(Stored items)
•••••
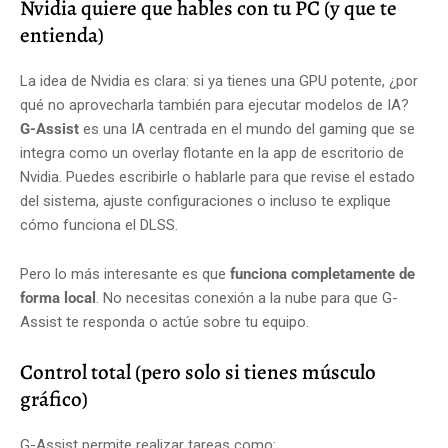
Nvidia quiere que hables con tu PC (y que te
entienda)
La idea de Nvidia es clara: si ya tienes una GPU potente, ¿por
qué no aprovecharla también para ejecutar modelos de IA?
G-Assist
es una IA centrada en el mundo del gaming que se
integra como un overlay flotante en la app de escritorio de
Nvidia. Puedes escribirle o hablarle para que revise el estado
del sistema, ajuste configuraciones o incluso te explique
cómo funciona el DLSS.
Pero lo más interesante es que
funciona completamente de
forma local
. No necesitas conexión a la nube para que G-
Assist te responda o actúe sobre tu equipo.
Control total (pero solo si tienes músculo
gráfico)
G-Assist permite realizar tareas como:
•••••
• Activity:
Search the data for "Assist". Copy every line that has it.

• Result:
G-Assist
Assist te responda o actúe sobre tu equipo.
G-Assist permite realizar tareas como:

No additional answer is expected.